C'est pourquoi le propriétaire du complexe funéraire du même nom réclame depuis des années le droit pour les thanatologues d'utiliser des feux distinctifs pour rappeler aux automobilistes de ne pas couper les cortèges funèbres, ce qui est justement interdit en vertu de l'article 31 du règlement général de la Ville de Granby.

Dernièrement, la Corporation des thanatologues du Québec engageait une lobbyiste pour tenter d'obtenir du ministère des Transports des modifications aux articles 226, 227 et 239 du Code de la sécurité routière pour permettre aux fourgons funéraires d'utiliser des feux stroboscopiques blancs installés sur leurs véhicules.

L'agent Guy Rousseau, de la police de Granby, reconnaît qu'il est interdit aux automobilistes de couper des véhicules qui font partie d'un cortège funèbre. S'ils le font quand même, ils s'exposent à une contravention de 50$ à laquelle s'ajoutent 25$ de frais.

Mais dans les faits, ça reste difficilement applicable, fait-il valoir.
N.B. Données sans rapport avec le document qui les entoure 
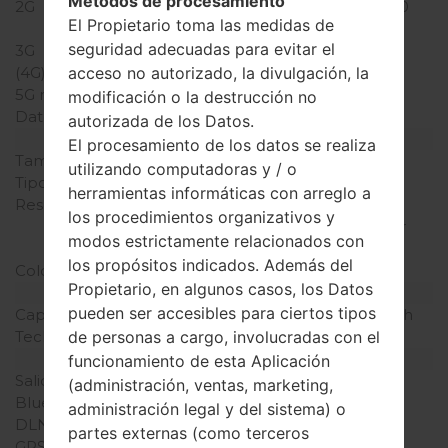
Métodos de procesamiento
2G
GSM 850/900/1800/1900
El Propietario toma las medidas de
MHz
seguridad adecuadas para evitar el
3G
-
(4G) LTE
-
acceso no autorizado, la divulgación, la
5G network
-
modificación o la destrucción no
Datos
GPRS/EDGE
autorizada de los Datos.
Pantalla
El procesamiento de los datos se realiza
Tamaño de la pantalla
2.0 pulgadas
utilizando computadoras y / o
Tipo de Pantalla
TFT
herramientas informáticas con arreglo a
Resolución de Pantalla
176 x 220 píxeles (~141
los procedimientos organizativos y
densidad de píxeles por
modos estrictamente relacionados con
pulgada)
los propósitos indicados. Además del
Colores de pantalla
256K colores
Propietario, en algunos casos, los Datos
Batería y Teclado
pueden ser accesibles para ciertos tipos
Capacidad de batería
Extraíble Li-Ion 900 mAh
Teclado físico
Sí
de personas a cargo, involucradas con el
Interfaces
funcionamiento de esta Aplicación
Salida de audio
-
(administración, ventas, marketing,
Bluetooth
versión 1.2
administración legal y del sistema) o
DLNA
No
partes externas (como terceros
GPS
-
Il y a longtemps, on pouvait reconnaître facilement les voitures faisant partie d'un cortège qui devaient garder leurs phares allumés. Puisque les phares de toutes les voitures sont maintenant allumés d'emblée, comment un agent peut-il être absolument certain que la personne qui vient d'être coupée par un automobiliste pressé faisait partie du cortège, expose l'agent à la prévention et aux relations communautaires.

Pour identifier un cortège funèbre, M. LeSieur ajoute des drapeaux sur ses véhicules sur lesquels on peut lire le mot funérailles. «Mais si on avait une voiture avec une lumière qui flashe, les gens ne prendraient peut-être pas le risque de passer», croit-il.